What Did People Eat in the Southern Colonies?

alle12/E+/Getty Images

In the southern American Colonies, the wealthy dined on roast beef and many other types of meat, while the poorer classes, servants and slaves ate more humble foods, such as corn bread, greens, pork, fried chicken and organ meats. Soul food and Southern country cooking is a direct descendant of this lower-class cuisine. Southern colonial cuisine also gave birth to several American barbecue traditions.

Like the other colonies, southern settlers brought little from the Old World with them beyond some basic seeds that were often not appropriate for the American climate. They quickly adopted many Native American foods, such as corn, hominy, pole beans, corn breads and wild greens. Ash cake, a type of corn bread made of cornmeal and water and baked in the warm ashes of a banked fire, was a staple among slaves and the very poor.

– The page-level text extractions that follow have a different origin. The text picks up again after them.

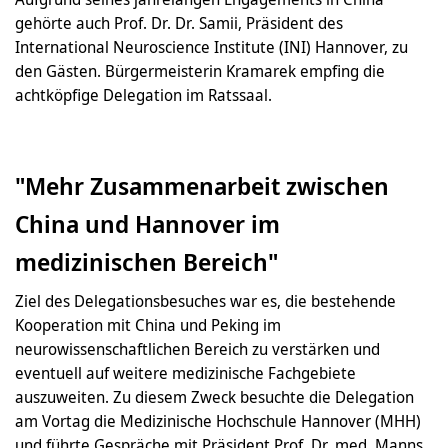
gehörte auch Prof. Dr. Dr. Samii, Präsident des
International Neuroscience Institute (INI) Hannover, zu
den Gästen. Bürgermeisterin Kramarek empfing die
achtköpfige Delegation im Ratssaal.
"Mehr Zusammenarbeit zwischen
China und Hannover im
medizinischen Bereich"
Ziel des Delegationsbesuches war es, die bestehende
Kooperation mit China und Peking im
neurowissenschaftlichen Bereich zu verstärken und
eventuell auf weitere medizinische Fachgebiete
auszuweiten. Zu diesem Zweck besuchte die Delegation
am Vortag die Medizinische Hochschule Hannover (MHH)
und führte Gespräche mit Präsident Prof. Dr. med. Manns.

Corn meal mush was a common breakfast food, and organ meats like chitlin, tripe and chicken livers were popular as well. Game meat like opossum, groundhog or raccoon was frequently served up in barbecues or stews.

The wealthy classes, on the other hand, ate very much like the aristocrats in the Old World. Roast beef was a favorite, but it was common to have a poultry course and a fish course with each meal as well. Dining was considered a social affair, and the South developed its own haute cuisine.